Versatile and Customizable
One of the greatest things about butternut squash soup is its versatility. You can easily customize the flavors to suit your taste preferences. For a spicier kick, consider adding a pinch of cayenne pepper or a dash of hot sauce. If you prefer a sweeter profile, a drizzle of maple syrup or a sprinkle of cinnamon can complement the natural sweetness of the squash beautifully.
Moreover, this soup can easily be transformed into a hearty meal. Add cooked quinoa, beans, or lentils to boost the protein content. You can also throw in other vegetables like carrots or sweet potatoes for added texture and flavor. This adaptability makes it a great base recipe that you can adapt throughout the seasons.
Storage and Reheating Tips
If you find yourself with leftovers, you're in luck! This butternut squash soup stores wonderfully in the refrigerator for up to a week. Just make sure to let it cool completely before transferring it to an airtight container. When you're ready to enjoy it again, simply reheat on the stovetop over low heat, stirring occasionally until warmed through.
For longer storage, consider freezing the soup. It can be frozen for up to three months. Portion it into freezer-safe containers, leaving some room for expansion. When you're ready to enjoy it, thaw overnight in the refrigerator and reheat as mentioned above. This makes for a convenient and nutritious meal option that you can pull out on busy days.
Ingredients
For the Soup
- 1 medium butternut squash, peeled and diced
- 1 onion, chopped
- 2 cloves garlic, minced
- 4 cups vegetable broth
- 1 teaspoon ground cumin
- 1 teaspoon ground ginger
- Salt and pepper to taste
- 1 tablespoon olive oil
- Fresh parsley for garnish
Make sure to prep all your ingredients before starting the cooking process.
Instructions
Sauté the Aromatics
In a large pot, heat the olive oil over medium heat. Add the chopped onion and garlic, sautéing until the onion is translucent, about 5 minutes.
Cook the Squash
Add the diced butternut squash to the pot, stirring in the ground cumin and ginger. Cook for another 5 minutes.
Add Broth and Simmer
Pour in the vegetable broth and bring to a boil. Reduce the heat and let it simmer for about 25 minutes, or until the squash is tender.
Blend the Soup
Using an immersion blender, blend the soup until smooth. If you don’t have an immersion blender, carefully transfer the soup in batches to a regular blender.
Season and Serve
Season with salt and pepper to taste. Serve hot, garnished with fresh parsley.
Enjoy your deliciously healthy butternut squash soup!
Serving Suggestions
This healthy butternut squash soup pairs beautifully with a variety of sides. Consider serving it with crusty whole-grain bread or a fresh side salad for a complete meal. You could also complement it with a dollop of Greek yogurt or a sprinkle of feta cheese for added creaminess and flavor.
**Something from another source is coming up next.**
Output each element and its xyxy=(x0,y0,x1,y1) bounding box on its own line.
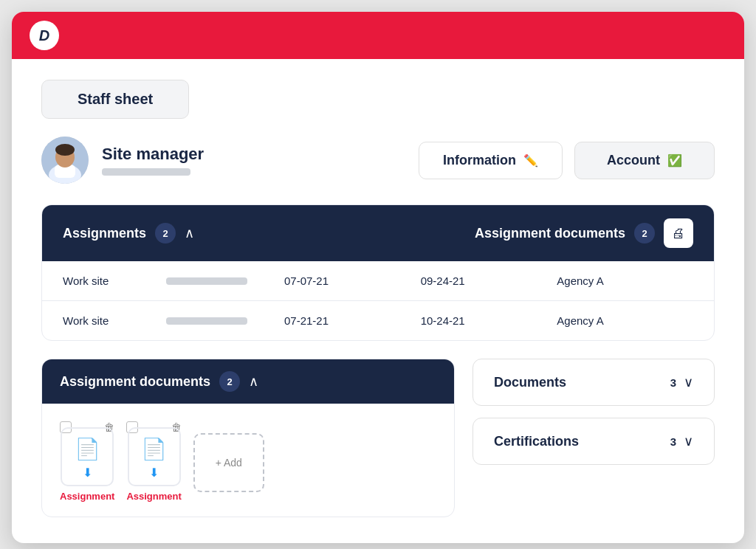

For an elevated dining experience, try adding toasted pumpkin seeds or croutons on top for a delightful crunch. These toppings not only enhance the presentation but also add texture, making each spoonful even more enjoyable.
Culinary Pairings
When it comes to beverages, a light white wine, such as Sauvignon Blanc, pairs nicely with butternut squash soup, enhancing the flavor without overpowering it. Alternatively, for a non-alcoholic option, a sparkling water with a splash of lemon can cleanse the palate beautifully.
For those who enjoy a bit of spice, consider serving this soup alongside a spicy chili or a tangy salsa. The contrasting flavors will create a delightful taste experience that excites the palate and rounds out your meal.
Questions About Recipes
→ Can I use frozen butternut squash?
Yes, frozen butternut squash works well for this recipe. Just ensure it's thawed before cooking.
→ How long can I store the soup?
You can store the soup in an airtight container in the refrigerator for up to 5 days.
→ Can I freeze this soup?
Absolutely! Pour the cooled soup into freezer-safe containers and freeze for up to 3 months.
→ What can I serve with the soup?
This soup pairs well with crusty bread, a simple salad, or roasted vegetables.
Healthy Butternut Squash Soup
Warm up with this comforting and nutritious healthy butternut squash soup, perfect for chilly days.
Created by: Stella Cameron
Recipe Type: Healthy & Light
Skill Level: Beginner
Final Quantity: 4 servings
What You'll Need
For the Soup
- 1 medium butternut squash, peeled and diced
- 1 onion, chopped
- 2 cloves garlic, minced
- 4 cups vegetable broth
- 1 teaspoon ground cumin
- 1 teaspoon ground ginger
- Salt and pepper to taste
- 1 tablespoon olive oil
- Fresh parsley for garnish
How-To Steps
In a large pot, heat the olive oil over medium heat. Add the chopped onion and garlic, sautéing until the onion is translucent, about 5 minutes.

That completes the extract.